There are two-goods and one agent per generation. Let \(\bar{a}\in A^{es}\) be an equal-split allocation such that \(\bar{a}\left( t\right) =\left( \bar{c}^{1},\bar{c}^{2},\bar{d}^{1},\bar{d}^{2}\right) \gg 0\).

Step 1. Let the preferences of agents \(t-1,t,t+1\in \mathbb {N}_{>0}\) be represented by the following linear functions:¹²

$$\begin{aligned} U_{t-1}\left( c_{t-1}^{1},c_{t-1}^{2},d_{t-1}^{1},d_{t-1}^{2}\right)&= \gamma \left( c_{t-1}^{1}+c_{t-1}^{2}\right) +\zeta d_{t-1}^{1}+d_{t-1}^{2}\\ U_{t}\left( c_{t}^{1},c_{t}^{2},d_{t}^{1},d_{t}^{2}\right)&= \delta c_{t}^{1}+c_{t}^{2}+d_{t}^{1}+\delta d_{t}^{2}\\ U_{t+1}\left( c_{t+1}^{1},c_{t+1}^{2},d_{t+1}^{1},d_{t+1}^{2}\right)&= c_{t+1}^{1}+\zeta c_{t+1}^{2}+\gamma \left( d_{t+1}^{1}+d_{t+1}^{2}\right) \end{aligned}$$

where \(0<\gamma <\delta <\zeta <\frac{\varepsilon }{3}\min \left[ \bar{c}^{1},\bar{c}^{2},\bar{d}^{1},\bar{d}^{2}\right] <1\). For each agent \(i=t-1,t,t+1\) we denote by \(U_{i}^{ES}\) the utility level achieved at the equal-split bundle. The \(\varepsilon \) equal-split guarantee requires that \(U_{i}\left( a_{i}\right) \ge \varepsilon U_{i}^{ES}\).

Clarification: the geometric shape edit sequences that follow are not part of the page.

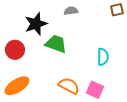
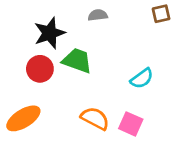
red circle: (15, 50) -> (40, 69), moved
cyan semicircle: (103, 57) -> (142, 78), turned 54

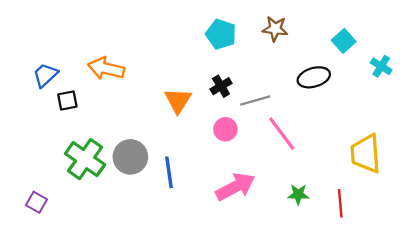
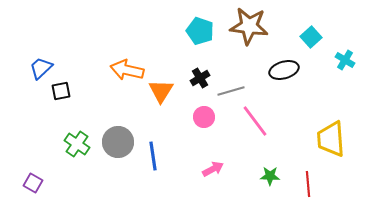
brown star: (275, 29) -> (249, 26), size x1.6
orange arrow: (106, 68) -> (127, 70), moved
green cross: (85, 159) -> (77, 144), size x0.7
pink arrow: (235, 187) -> (213, 169), size x0.6

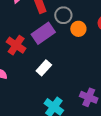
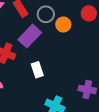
white rectangle: (44, 68) -> (37, 70), turned -49

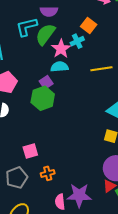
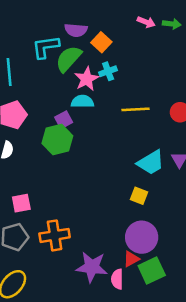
orange square: (89, 25) -> (101, 42), moved
pink square: (30, 151) -> (21, 203), moved
orange cross: (48, 173) -> (55, 235), size x1.6
pink semicircle: (60, 202) -> (117, 279), moved

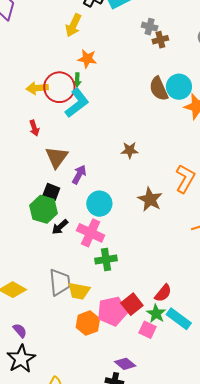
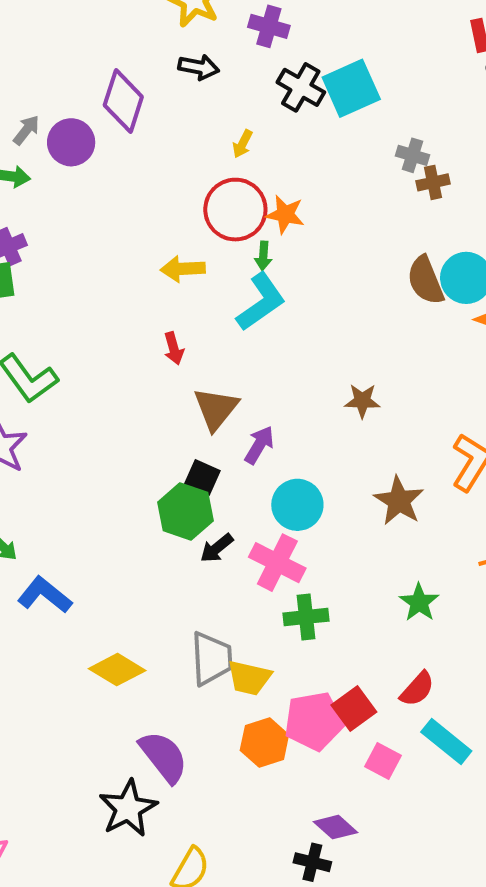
yellow arrow: (73, 25) -> (243, 144), moved, size x0.6
red circle: (59, 87) -> (235, 210), moved
green star: (156, 314) -> (419, 602), moved
purple semicircle: (20, 331) -> (164, 757), moved, size x1.8

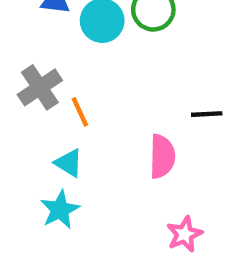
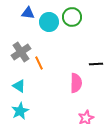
cyan triangle: (69, 163) -> (19, 86), moved
cyan star: (60, 210) -> (20, 111), moved

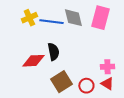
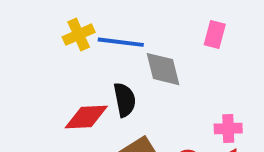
gray diamond: (73, 18) -> (163, 69), moved
pink rectangle: (100, 18) -> (215, 35), size x0.6

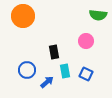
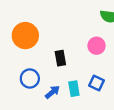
orange circle: (23, 16) -> (25, 36), moved
cyan rectangle: (65, 71) -> (74, 89), moved

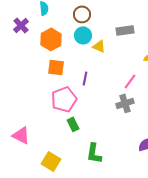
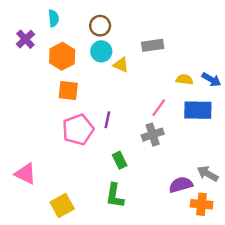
purple line: (85, 78) -> (107, 120), moved
green rectangle: (73, 124) -> (120, 160), moved
yellow square: (51, 161) -> (62, 205), turned 30

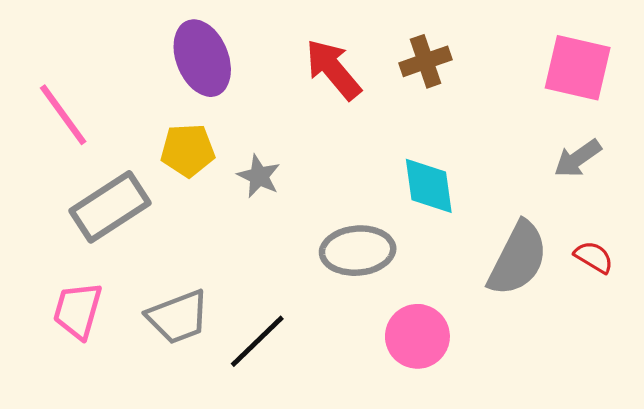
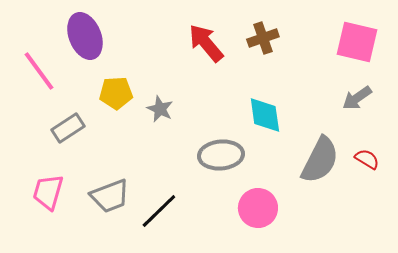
purple ellipse: (202, 58) -> (85, 36), moved
gray rectangle: (110, 207) -> (68, 128), size x0.7

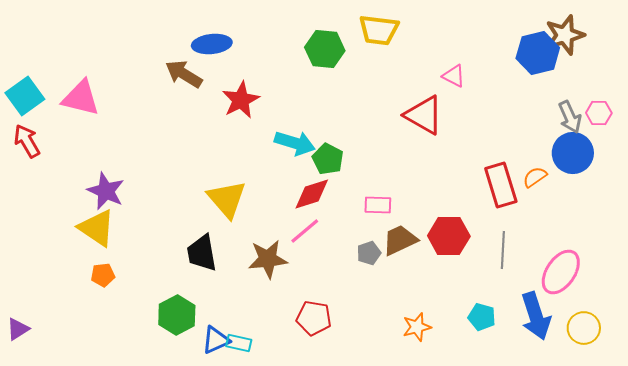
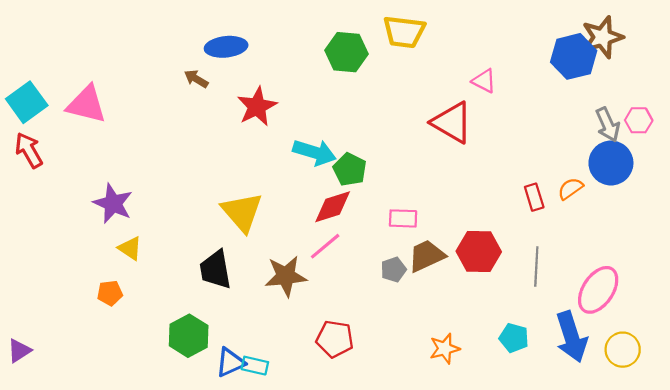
brown arrow: (184, 74) -> (196, 79), size x0.6
red rectangle: (501, 185) -> (534, 197), size x0.6
yellow triangle: (97, 228) -> (130, 248), moved, size x0.6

Part a) The distribution of goods available at time \(t\) is represented in the Edgeworth box of Fig. 1a, where agent \(t-1\)’s origin is the bottom-left corner and agent \(t\)’s origin is the top-right corner. The equal-split bundle is denoted \(ES\); its \(\varepsilon \) component is \(\varepsilon ES^{d}\) for consumption when old and \(\varepsilon ES^{c}\) for consumption when young. By efficiency, the contract curve for the goods to distribute at period \(t\) (among consumption when young of \(t\) and consumption when old of \(t-1\)) is such that either \(d_{t-1}^{1}=1\) or \(d_{t-1}^{2}=0\) (this corner solution follows from the linearity of preferences with \(\delta <\zeta \)).

Fig. 1

Determining the allocation of agent \(t\)

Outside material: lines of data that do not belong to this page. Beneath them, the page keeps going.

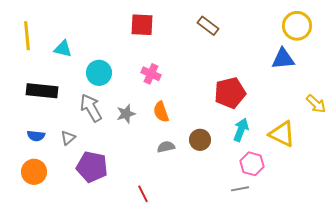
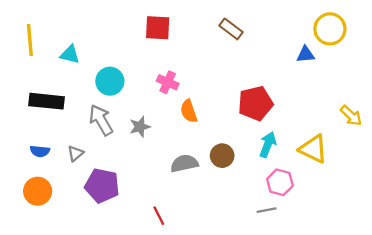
blue triangle: (283, 59) -> (305, 54), moved, size x0.7
orange semicircle: (161, 112) -> (189, 111), moved
gray semicircle: (166, 147) -> (184, 163), size x1.4

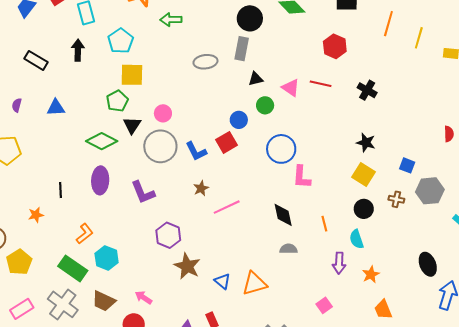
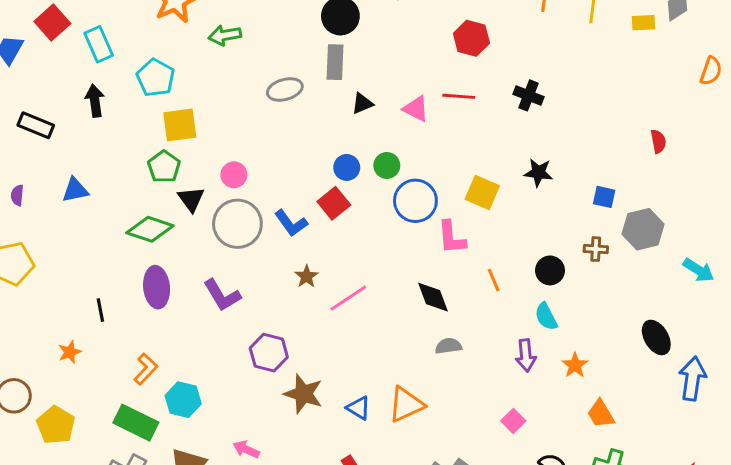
green circle: (265, 105) -> (387, 165), moved
yellow square: (363, 175) -> (482, 193), moved
orange line: (324, 224) -> (494, 280), moved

When \(d_{t-1}^{2}=0\), it is not possible to assign to agent \(t-1\) a bundle that satisfies the \(\varepsilon \) equal-split guarantee: the maximum utility when \(d_{t-1}^{1}=c_{t-1}^{1}=c_{t-1}^{2}=1\) and \(d_{t-1}^{2}=0\) is \(U_{t-1}^{\max }=2\gamma +\zeta <\varepsilon \min \left[ \bar{c}^{1},\bar{c}^{2},\bar{d}^{1},\bar{d}^{2}\right] \le \varepsilon \bar{d}^{2}<\varepsilon U_{t-1}^{ES}\). This is represented in the graph by \(U_{t-1}^{\max }\); whereas, the indifference level satisfying the \(\varepsilon \) equal-split guarantee, when consumption when young is maximum (\(c_{t-1}^{1}=c_{t-1}^{2}=1\)), is \(\bar{U}_{t-1}^{d}\); since this is higher than the \(U_{t-1}^{\max }\), the efficient allocations that guarantee to agent \(t-1\) the equity constraint lie on the segment \(\overline{F0_{t}^{c}}\): where \(d_{t-1}^{1}=1\) and \(d_{t-1}^{2}>0\).

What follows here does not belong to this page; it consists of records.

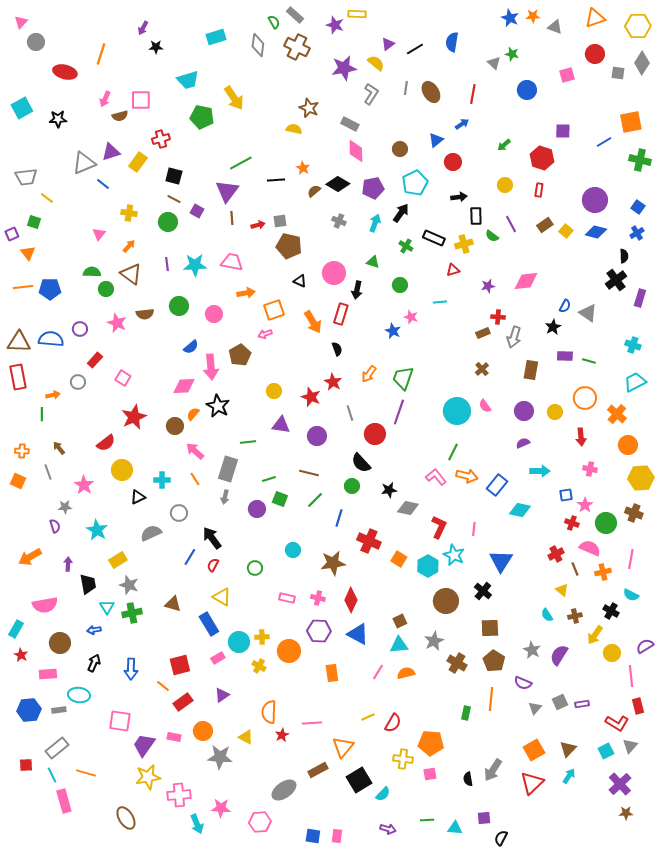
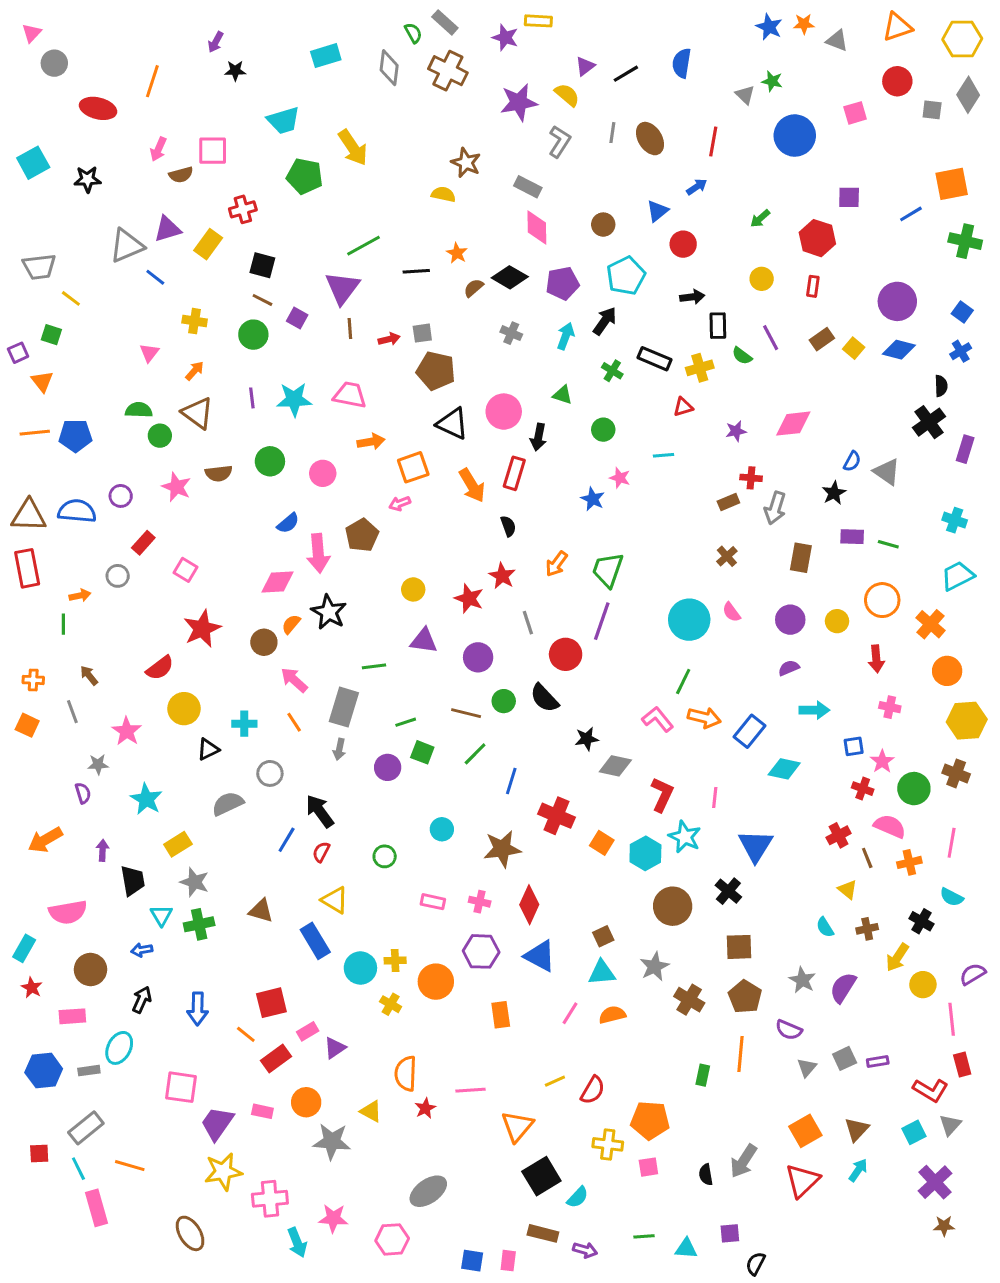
blue circle: (527, 90) -> (795, 136), size x1.4
black triangle: (300, 281) -> (452, 424), size x1.6
green circle: (352, 486) -> (504, 701), moved
pink rectangle: (218, 658) -> (308, 1031), moved
cyan ellipse: (79, 695) -> (119, 1048), turned -70
brown rectangle: (318, 770) -> (543, 1233), moved, turned 42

Part b) The distribution of goods available at time \(t+1\) is represented in the Edgeworth box of Fig. 1b, where agent \(t\)’s origin is the bottom-left corner and agent \(t+1\)’s origin is the top-right corner. The equal-split bundle is denoted \(ES\); its \(\varepsilon \) component is \(\varepsilon ES^{d}\) for consumption when old and \(\varepsilon ES^{c}\) for consumption when young. By efficiency, the contract curve for the goods to distribute at period \(t+1\) (among consumption when young of \(t+1\) and consumption when old of \(t\)) is such that either \(c_{t+1}^{1}=0\) or \(c_{t+1}^{2}=1\) (this corner solution follows from the linearity of preferences with \(\delta <\zeta \)).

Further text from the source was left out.